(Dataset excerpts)
════════════════════
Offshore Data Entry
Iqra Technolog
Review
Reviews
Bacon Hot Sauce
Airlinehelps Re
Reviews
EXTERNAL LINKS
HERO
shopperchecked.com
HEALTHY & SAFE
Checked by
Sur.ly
════════════════════
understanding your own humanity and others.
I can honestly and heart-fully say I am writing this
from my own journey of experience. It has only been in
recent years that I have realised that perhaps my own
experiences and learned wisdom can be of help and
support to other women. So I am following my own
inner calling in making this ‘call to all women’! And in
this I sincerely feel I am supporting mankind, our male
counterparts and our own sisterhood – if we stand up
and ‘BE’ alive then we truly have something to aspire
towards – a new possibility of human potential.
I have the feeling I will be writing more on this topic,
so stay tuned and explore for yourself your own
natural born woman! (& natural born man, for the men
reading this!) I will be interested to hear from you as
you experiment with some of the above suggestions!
════════════════════
Using the records above, find the number of lines that contain the string "have", and give that number without further comment.

> **RESPONSE**: 3